Il 19 agosto, in seguito alla pubblicazione sul forum del sito md80.it, di due fotografie ritraenti un supposto fuel dumping nei cieli di Torino, abbiamo dimostrato [Qui], sulla base di diversi elementi, che si trattava di un falso creato ad hoc per giustificare il passaggio a bassissima quota di un velivolo chimico, spacciandolo per un aereo di linea in emergenza rientro e conseguente scarico di carburante. Ovviamente non solo gli autori del fake fotografico hanno negato ogni addebito, ma si sono anche lanciati, insieme con i soliti disinformatori, in una campagna diffamatoria nei nostri confronti.

Per l'ennesima volta, i falsari sono stai colti in flagrante!

Disponiamo, infatti, della registrazione (autentica, non spuria come tutte le foto e le notizie dei disinformatori) con la telefonata alla responsabile dell'aeroporto di Milano Malpensa. Ella ha escluso in modo categorico che sia mai stato eseguito un fuel dumping il 10 agosto per il velivolo 767-300 della Delta Airlines. Non solo! Abbiamo conferma che l'aereo non ha nemmeno sorvolato Torino per lo scarico del carburante, perché era ancora in fase di salita ed è rientrato nello scalo milanese in tempi ristrettissimi. Tra l'altro, come è logico, la dispersione del carburante in caso di emergenza, richiede almeno 45 minuti (vedi conversazione), e non può essere stata attuata nel lasso brevissimo tra l'allarme ed il forzato rientro, come spiegato dalla responsabile.

Un episodio istruttivo: il sistema inventa menzogne, lasciando il compito ai vari pennivendoli di amplificarle e di diffonderle, ma questi imbrattacarte valgono meno di un soldo bucato. Solo gli idioti possono credere alle loro ridicole bugie.

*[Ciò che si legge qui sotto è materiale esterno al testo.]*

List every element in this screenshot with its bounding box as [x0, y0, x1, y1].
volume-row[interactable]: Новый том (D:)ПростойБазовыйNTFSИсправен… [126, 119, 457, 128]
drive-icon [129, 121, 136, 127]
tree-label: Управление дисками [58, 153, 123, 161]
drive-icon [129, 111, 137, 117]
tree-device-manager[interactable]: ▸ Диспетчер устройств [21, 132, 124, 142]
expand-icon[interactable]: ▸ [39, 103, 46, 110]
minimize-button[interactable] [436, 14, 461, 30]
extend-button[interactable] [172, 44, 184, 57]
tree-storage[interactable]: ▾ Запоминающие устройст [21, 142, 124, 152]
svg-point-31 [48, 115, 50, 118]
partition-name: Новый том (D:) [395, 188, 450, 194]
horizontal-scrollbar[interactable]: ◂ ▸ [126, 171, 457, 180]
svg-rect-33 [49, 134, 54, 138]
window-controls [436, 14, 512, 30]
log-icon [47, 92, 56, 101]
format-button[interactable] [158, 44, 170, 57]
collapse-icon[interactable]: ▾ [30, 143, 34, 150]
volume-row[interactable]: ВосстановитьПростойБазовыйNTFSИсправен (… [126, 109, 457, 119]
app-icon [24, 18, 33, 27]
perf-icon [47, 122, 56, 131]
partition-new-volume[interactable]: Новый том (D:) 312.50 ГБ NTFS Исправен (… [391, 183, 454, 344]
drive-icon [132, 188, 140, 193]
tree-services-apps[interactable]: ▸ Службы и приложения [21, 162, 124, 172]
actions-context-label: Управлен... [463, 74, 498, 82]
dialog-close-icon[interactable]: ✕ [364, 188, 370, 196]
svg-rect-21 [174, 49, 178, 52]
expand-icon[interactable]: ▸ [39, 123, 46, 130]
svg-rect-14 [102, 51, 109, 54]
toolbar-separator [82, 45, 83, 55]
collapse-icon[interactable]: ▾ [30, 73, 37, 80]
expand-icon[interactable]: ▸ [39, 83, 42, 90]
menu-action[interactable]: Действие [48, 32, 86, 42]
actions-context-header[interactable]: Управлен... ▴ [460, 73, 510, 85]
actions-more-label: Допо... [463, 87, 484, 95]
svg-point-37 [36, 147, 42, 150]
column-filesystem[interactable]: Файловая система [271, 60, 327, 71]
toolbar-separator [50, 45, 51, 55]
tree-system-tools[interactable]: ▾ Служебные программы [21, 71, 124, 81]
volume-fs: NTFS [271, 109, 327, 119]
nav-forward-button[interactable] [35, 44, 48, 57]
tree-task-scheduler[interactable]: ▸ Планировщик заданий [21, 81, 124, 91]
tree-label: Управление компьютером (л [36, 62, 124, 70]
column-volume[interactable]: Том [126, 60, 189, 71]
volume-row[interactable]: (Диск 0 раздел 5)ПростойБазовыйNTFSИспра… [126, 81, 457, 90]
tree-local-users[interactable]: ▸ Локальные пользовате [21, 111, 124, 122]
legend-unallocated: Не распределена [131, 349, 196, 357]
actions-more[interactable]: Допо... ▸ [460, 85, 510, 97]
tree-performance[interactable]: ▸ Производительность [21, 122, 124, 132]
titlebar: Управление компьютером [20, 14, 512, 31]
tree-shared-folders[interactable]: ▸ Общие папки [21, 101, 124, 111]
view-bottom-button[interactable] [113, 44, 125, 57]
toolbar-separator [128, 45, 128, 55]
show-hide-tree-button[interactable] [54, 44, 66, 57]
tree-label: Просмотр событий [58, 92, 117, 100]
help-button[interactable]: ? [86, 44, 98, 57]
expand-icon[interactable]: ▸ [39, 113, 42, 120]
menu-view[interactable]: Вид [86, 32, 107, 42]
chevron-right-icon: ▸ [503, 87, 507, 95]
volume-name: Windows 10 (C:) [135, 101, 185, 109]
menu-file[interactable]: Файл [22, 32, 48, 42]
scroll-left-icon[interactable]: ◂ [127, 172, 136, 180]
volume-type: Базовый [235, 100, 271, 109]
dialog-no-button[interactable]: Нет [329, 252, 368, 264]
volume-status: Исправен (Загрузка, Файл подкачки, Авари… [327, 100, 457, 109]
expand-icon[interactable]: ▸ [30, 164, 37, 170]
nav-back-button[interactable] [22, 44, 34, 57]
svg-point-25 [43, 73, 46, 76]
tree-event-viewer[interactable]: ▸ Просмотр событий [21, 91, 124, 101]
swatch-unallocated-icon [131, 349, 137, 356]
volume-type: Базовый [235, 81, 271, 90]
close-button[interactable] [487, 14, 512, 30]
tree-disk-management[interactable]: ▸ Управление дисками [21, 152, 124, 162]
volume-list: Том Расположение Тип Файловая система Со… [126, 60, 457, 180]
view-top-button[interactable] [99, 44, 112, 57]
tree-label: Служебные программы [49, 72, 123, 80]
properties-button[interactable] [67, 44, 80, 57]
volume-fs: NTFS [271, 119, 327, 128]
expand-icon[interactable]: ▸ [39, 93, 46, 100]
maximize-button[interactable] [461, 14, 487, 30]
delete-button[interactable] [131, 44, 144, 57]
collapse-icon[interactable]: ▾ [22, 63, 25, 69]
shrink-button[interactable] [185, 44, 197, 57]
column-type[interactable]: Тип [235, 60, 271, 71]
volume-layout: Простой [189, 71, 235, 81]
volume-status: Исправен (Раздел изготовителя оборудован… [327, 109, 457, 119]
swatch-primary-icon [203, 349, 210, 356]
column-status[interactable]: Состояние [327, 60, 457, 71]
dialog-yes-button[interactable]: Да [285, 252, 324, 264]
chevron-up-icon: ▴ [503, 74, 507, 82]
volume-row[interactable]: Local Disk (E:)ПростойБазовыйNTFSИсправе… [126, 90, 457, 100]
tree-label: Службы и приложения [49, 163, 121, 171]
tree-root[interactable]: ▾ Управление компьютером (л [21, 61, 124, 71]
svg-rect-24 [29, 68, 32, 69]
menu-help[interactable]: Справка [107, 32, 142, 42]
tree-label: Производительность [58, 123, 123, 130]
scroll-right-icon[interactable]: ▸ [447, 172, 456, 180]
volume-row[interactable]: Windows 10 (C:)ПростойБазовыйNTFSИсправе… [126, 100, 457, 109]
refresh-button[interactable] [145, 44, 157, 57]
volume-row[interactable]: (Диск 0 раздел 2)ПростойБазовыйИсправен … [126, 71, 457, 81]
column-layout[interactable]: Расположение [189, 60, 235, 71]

Ascolta l'intervista ai responsabili di Milano Malpensa.

domenica 3 agosto 2008

A.R.P.A.: non vedo, non sento, non parlo

Non vedo, non sento non parlo. Il motto delle A.R.P.A. localiPubblichiamo una testimonianza di un lettore molto informato circa il ruolo delle A.R.P.A. (Agenzie regionali per la protezione dell'ambiente). E' evidente che tali agenzie sono a conoscenza dell'operazione "scie chimiche", ma... Da puntualizzare che il fine della modificazione meteorologica evocato nel testo è, in realtà, solo uno dei tanti scopi e neppure il più importante e sinistro. Appare inoltre curioso che uno dei più assidui ed operosi disinformatori sulla rete è un dipendente di un'A.R.P.A. locale.

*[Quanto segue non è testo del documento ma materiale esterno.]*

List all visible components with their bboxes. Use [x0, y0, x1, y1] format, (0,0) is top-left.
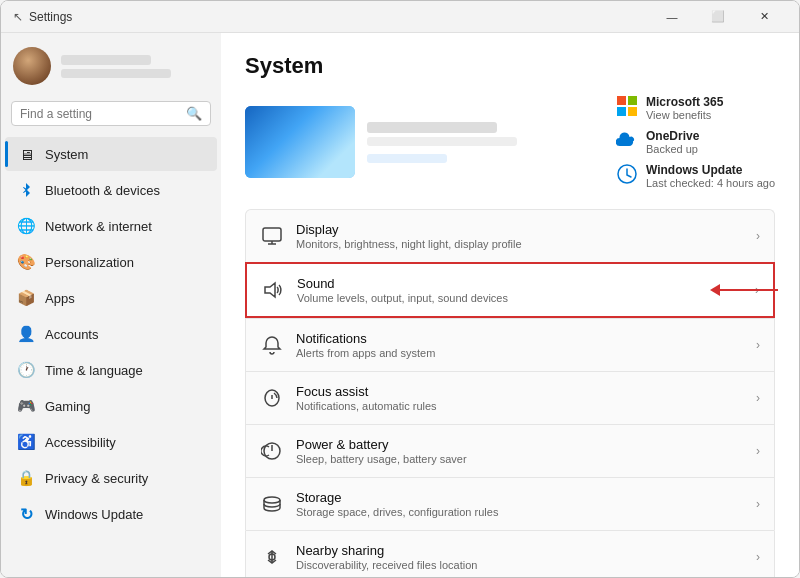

"Sono riuscito a parlare a lungo con un paio di persone che lavorano all'A.R.P.A. (non preciso la regione, perché non vorrei mai che avessero problemi) in merito alla questione "scie chimiche".

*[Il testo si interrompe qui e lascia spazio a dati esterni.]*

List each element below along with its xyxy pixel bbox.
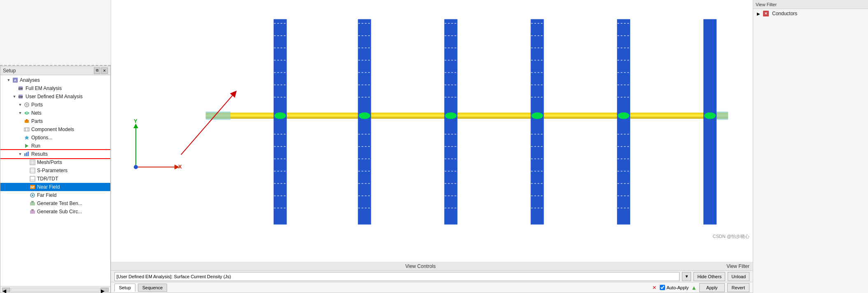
svg-rect-18 — [30, 160, 35, 165]
svg-rect-10 — [26, 119, 28, 120]
expand-analyses[interactable]: ▼ — [6, 78, 11, 83]
conductors-row: ▶ ✕ Conductors — [753, 9, 868, 18]
nets-label: Nets — [31, 110, 42, 116]
expand-nets[interactable]: ▼ — [18, 111, 23, 115]
sparams-icon — [29, 167, 36, 174]
tree-item-results[interactable]: ▼ Results — [0, 150, 110, 158]
antenna-svg: Y X — [111, 0, 753, 244]
auto-apply-text: Auto-Apply — [666, 285, 689, 290]
options-label: Options... — [31, 135, 52, 141]
svg-point-31 — [32, 194, 33, 196]
ports-icon — [23, 102, 30, 108]
tree-item-tdrTdt[interactable]: ▶ TDR/TDT — [0, 175, 110, 183]
expand-nearfield: ▶ — [23, 185, 28, 189]
mesh-icon — [29, 159, 36, 166]
svg-rect-36 — [111, 3, 753, 241]
tabs-row: Setup Sequence ✕ Auto-Apply ▲ Apply Reve… — [111, 282, 753, 293]
apply-button[interactable]: Apply — [699, 283, 725, 292]
auto-apply-checkbox[interactable] — [660, 285, 665, 290]
tree-item-meshPorts[interactable]: ▶ Mesh/Ports — [0, 158, 110, 166]
view-dropdown[interactable] — [114, 272, 680, 281]
tree-item-nearField[interactable]: ▶ NF Near Field — [0, 183, 110, 191]
svg-point-48 — [359, 113, 370, 119]
tree-item-sParameters[interactable]: ▶ S-Parameters — [0, 166, 110, 175]
svg-rect-34 — [30, 210, 35, 214]
view-controls-header: View Controls View Filter — [111, 262, 753, 271]
subCirc-icon — [29, 208, 36, 215]
tree-item-userDefinedEM[interactable]: ▼ EM User Defined EM Analysis — [0, 92, 110, 101]
scroll-left-btn[interactable]: ◀ — [2, 288, 10, 292]
watermark: CSDN @怡步晓心 — [713, 233, 749, 240]
scrollbar-track[interactable] — [11, 288, 100, 292]
svg-point-50 — [531, 113, 543, 119]
conductors-expand-icon[interactable]: ▶ — [756, 11, 761, 16]
setup-tab[interactable]: Setup — [114, 284, 135, 292]
fullEM-label: Full EM Analysis — [26, 85, 62, 91]
expand-mesh: ▶ — [23, 160, 28, 165]
tree-item-generateSubCirc[interactable]: ▶ Generate Sub Circ... — [0, 208, 110, 216]
unload-button[interactable]: Unload — [728, 272, 749, 281]
tree-item-generateTestBen[interactable]: ▶ Generate Test Ben... — [0, 199, 110, 208]
tree-item-componentModels[interactable]: ▶ Component Models — [0, 125, 110, 134]
setup-close-icon[interactable]: ✕ — [101, 67, 108, 74]
options-icon — [23, 134, 30, 141]
expand-userDefinedEM[interactable]: ▼ — [12, 94, 17, 99]
run-label: Run — [31, 143, 40, 149]
ports-label: Ports — [31, 102, 43, 108]
generateSubCirc-label: Generate Sub Circ... — [37, 209, 82, 215]
auto-apply-label: Auto-Apply — [660, 285, 689, 290]
svg-text:A: A — [14, 78, 16, 82]
dropdown-arrow-btn[interactable]: ▼ — [682, 272, 691, 281]
svg-rect-45 — [617, 19, 630, 225]
tree-scrollbar-h[interactable]: ◀ ▶ — [0, 286, 110, 293]
fullEM-icon: EM — [18, 85, 24, 92]
tree-item-analyses[interactable]: ▼ A Analyses — [0, 76, 110, 84]
auto-apply-area: ✕ Auto-Apply ▲ Apply Revert — [652, 283, 749, 292]
tdrTdt-label: TDR/TDT — [37, 176, 58, 182]
setup-restore-icon[interactable]: ⧉ — [94, 67, 100, 74]
view-filter-header-label: View Filter — [756, 2, 777, 7]
expand-ports[interactable]: ▼ — [18, 102, 23, 107]
svg-marker-14 — [25, 144, 28, 148]
setup-header: Setup ⧉ ✕ — [0, 66, 110, 75]
tree-item-options[interactable]: ▶ Options... — [0, 134, 110, 142]
view-filter-title: View Filter — [726, 263, 749, 269]
svg-point-127 — [134, 165, 138, 169]
conductors-x-icon[interactable]: ✕ — [763, 11, 769, 16]
tree-item-farField[interactable]: ▶ Far Field — [0, 191, 110, 199]
view-controls-title: View Controls — [405, 263, 436, 269]
revert-button[interactable]: Revert — [727, 283, 749, 292]
results-label: Results — [31, 151, 48, 157]
tdr-icon — [29, 175, 36, 182]
svg-point-52 — [704, 113, 716, 119]
svg-rect-42 — [358, 19, 371, 225]
nearField-icon: NF — [29, 184, 36, 190]
tree-item-parts[interactable]: ▶ Parts — [0, 117, 110, 125]
sequence-tab[interactable]: Sequence — [138, 284, 168, 292]
scroll-right-btn[interactable]: ▶ — [100, 288, 109, 292]
svg-rect-17 — [28, 152, 29, 156]
tree-item-fullEM[interactable]: ▶ EM Full EM Analysis — [0, 84, 110, 92]
dropdown-row: ▼ Hide Others Unload — [111, 271, 753, 282]
farField-label: Far Field — [37, 192, 56, 198]
apply-icon: ▲ — [691, 284, 697, 291]
results-icon — [23, 151, 30, 157]
tree-area: ▼ A Analyses ▶ EM Full EM Analysis ▼ — [0, 75, 110, 286]
farField-icon — [29, 192, 36, 198]
tree-item-run[interactable]: ▶ Run — [0, 142, 110, 150]
svg-point-51 — [618, 113, 629, 119]
svg-rect-16 — [26, 152, 27, 156]
userDefinedEM-icon: EM — [18, 93, 24, 100]
svg-point-49 — [445, 113, 456, 119]
right-panel: View Filter ▶ ✕ Conductors — [753, 0, 868, 293]
svg-rect-35 — [31, 209, 34, 211]
svg-text:EM: EM — [19, 95, 23, 98]
expand-testben: ▶ — [23, 201, 28, 206]
expand-results[interactable]: ▼ — [18, 152, 23, 157]
tree-item-ports[interactable]: ▼ Ports — [0, 101, 110, 109]
svg-rect-32 — [30, 202, 35, 205]
componentModels-label: Component Models — [31, 127, 74, 132]
tree-item-nets[interactable]: ▼ Nets — [0, 109, 110, 117]
hide-others-button[interactable]: Hide Others — [693, 272, 725, 281]
svg-rect-33 — [31, 201, 34, 203]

Mi hanno riferito che le analisi compiute sui campioni che i tecnici analizzano quasi quotidianamente (acqua, aria e terreno) dovrebbero essere divulgate all'opinione pubblica e che ciò, per le persone che svolgono sul territorio questo genere di lavoro, sta diventando sempre di più un problema di coscienza. Mi hanno confidato che la questione chemtrails è di esclusiva competenza militare e che lo scopo di tali attività è quello di controllare il clima.

Quando ho chiesto perché questi dati non venissero resi pubblici, visto che i cittadini hanno diritto di sapere, si sono trincerati dietro il loro contratto che è una specie di "giuramento". Non possono rendere noti per nessun motivo al mondo i risultati ed i dati delle indagini che vengono condotte fuori e dentro la struttura, altrimenti rischiano di perdere il posto".